# GOAL OF THE EXERCISE:
In the records below, the line with "missen. ,,Se komme" and every line after it must be written out exactly; no pictures belong in the result.

# RECORDS PROVIDED:
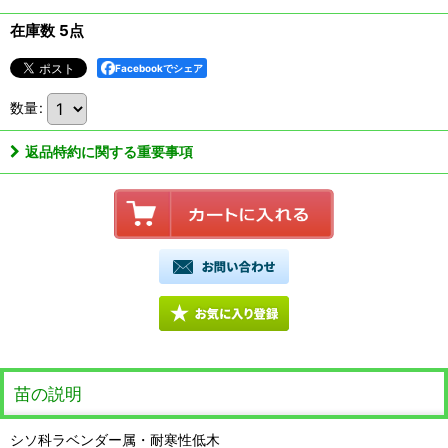
在庫数 5点
Facebookでシェア
数量
:
返品特約に関する重要事項
苗の説明
シソ科ラベンダー属・耐寒性低木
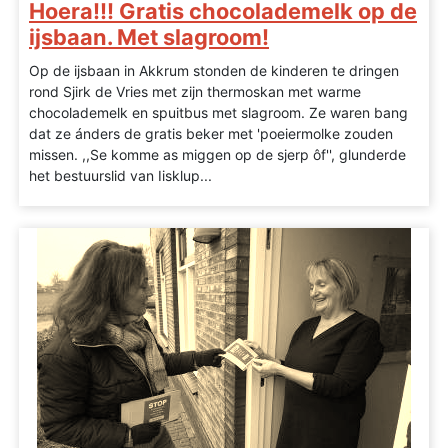
Hoera!!! Gratis chocolademelk op de
ijsbaan. Met slagroom!
Op de ijsbaan in Akkrum stonden de kinderen te dringen
rond Sjirk de Vries met zijn thermoskan met warme
chocolademelk en spuitbus met slagroom. Ze waren bang
dat ze ánders de gratis beker met 'poeiermolke zouden
missen. ,,Se komme as miggen op de sjerp ôf'', glunderde
het bestuurslid van Iisklup...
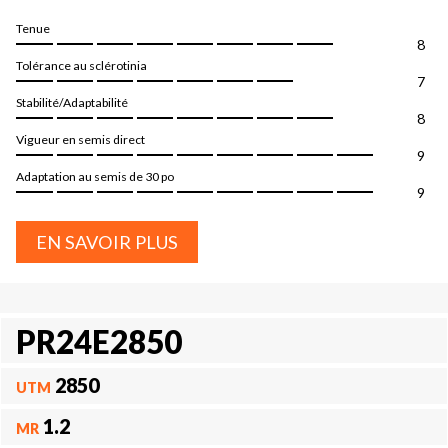
Tenue
8
Tolérance au sclérotinia
7
Stabilité/Adaptabilité
8
Vigueur en semis direct
9
Adaptation au semis de 30 po
9
EN SAVOIR PLUS
PR24E2850
2850
UTM
1.2
MR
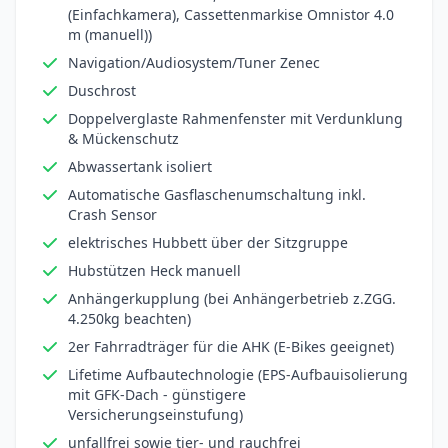
(Einfachkamera), Cassettenmarkise Omnistor 4.0
m (manuell))
Navigation/Audiosystem/Tuner Zenec
Duschrost
Doppelverglaste Rahmenfenster mit Verdunklung
& Mückenschutz
Abwassertank isoliert
Automatische Gasflaschenumschaltung inkl.
Crash Sensor
elektrisches Hubbett über der Sitzgruppe
Hubstützen Heck manuell
Anhängerkupplung (bei Anhängerbetrieb z.ZGG.
4.250kg beachten)
2er Fahrradträger für die AHK (E-Bikes geeignet)
Lifetime Aufbautechnologie (EPS-Aufbauisolierung
mit GFK-Dach - günstigere
Versicherungseinstufung)
unfallfrei sowie tier- und rauchfrei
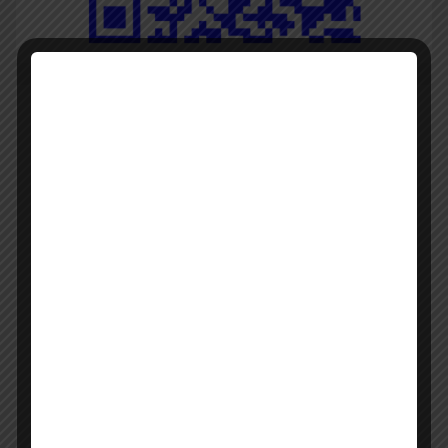
Pengelola JDIH
Dian Senjani, S.H, Kasubbag Dokumentasi dan
Penyuluhan Hukum (Ketua JDIH).
A.Mona Raswati, S.Kom (Pengelola JDIH).
Arjoni, S.E (Pengelola JDIH).
Rudy Putra Almi, SH (Pengelola JDIH).
Yusmadi, S.Kom (Pengelola JDIH).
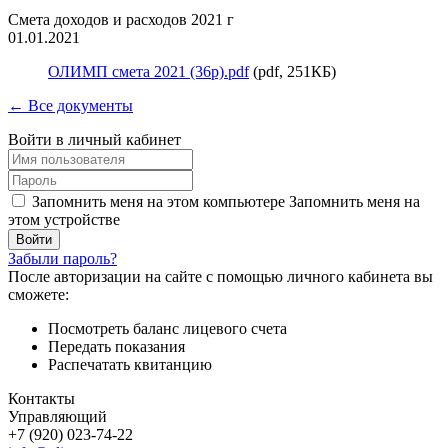
Смета доходов и расходов 2021 г
01.01.2021
ОЛИМП смета 2021 (36р).pdf
(pdf, 251КБ)
← Все документы
Войти в личный кабинет
Запомнить меня на этом компьютере
Запомнить меня на
этом устройстве
Забыли пароль?
После авторизации на сайте с помощью личного кабинета вы
сможете:
Посмотреть баланс лицевого счета
Передать показания
Распечатать квитанцию
Контакты
Управляющий
+7 (920) 023-74-22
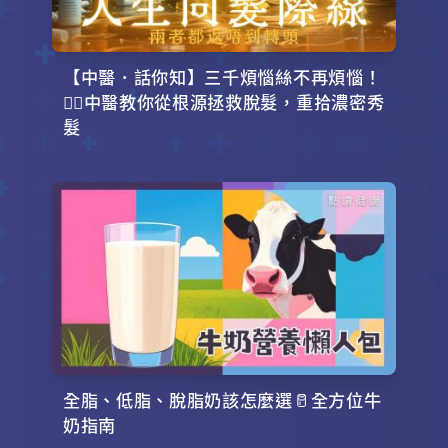
【中醫．話你知】三千煩惱絲不再煩惱！
💇‍♂️中醫教你從根源拯救脫髮，重拾濃密秀
髮
全脂、低脂、脫脂奶該怎麼選🥛全方位牛
奶指南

# REPLY TO THE TASK:
missen. ,,Se komme as miggen op de sjerp ôf'', glunderde
het bestuurslid van Iisklup...
Tenue
8
Tolérance au sclérotinia
7
Stabilité/Adaptabilité
8
Vigueur en semis direct
9
Adaptation au semis de 30 po
9
EN SAVOIR PLUS
PR24E2850
2850
UTM
1.2
MR
(Einfachkamera), Cassettenmarkise Omnistor 4.0
m (manuell))
Navigation/Audiosystem/Tuner Zenec
Duschrost
Doppelverglaste Rahmenfenster mit Verdunklung
& Mückenschutz
Abwassertank isoliert
Automatische Gasflaschenumschaltung inkl.
Crash Sensor
elektrisches Hubbett über der Sitzgruppe
Hubstützen Heck manuell
Anhängerkupplung (bei Anhängerbetrieb z.ZGG.
4.250kg beachten)
2er Fahrradträger für die AHK (E-Bikes geeignet)
Lifetime Aufbautechnologie (EPS-Aufbauisolierung
mit GFK-Dach - günstigere
Versicherungseinstufung)
unfallfrei sowie tier- und rauchfrei
Pengelola JDIH
Dian Senjani, S.H, Kasubbag Dokumentasi dan
Penyuluhan Hukum (Ketua JDIH).
A.Mona Raswati, S.Kom (Pengelola JDIH).
Arjoni, S.E (Pengelola JDIH).
Rudy Putra Almi, SH (Pengelola JDIH).
Yusmadi, S.Kom (Pengelola JDIH).
Смета доходов и расходов 2021 г
01.01.2021
ОЛИМП смета 2021 (36р).pdf
(pdf, 251КБ)
← Все документы
Войти в личный кабинет
Запомнить меня на этом компьютере
Запомнить меня на
этом устройстве
Забыли пароль?
После авторизации на сайте с помощью личного кабинета вы
сможете:
Посмотреть баланс лицевого счета
Передать показания
Распечатать квитанцию
Контакты
Управляющий
+7 (920) 023-74-22
【中醫．話你知】三千煩惱絲不再煩惱！
💇‍♂️中醫教你從根源拯救脫髮，重拾濃密秀
髮
全脂、低脂、脫脂奶該怎麼選🥛全方位牛
奶指南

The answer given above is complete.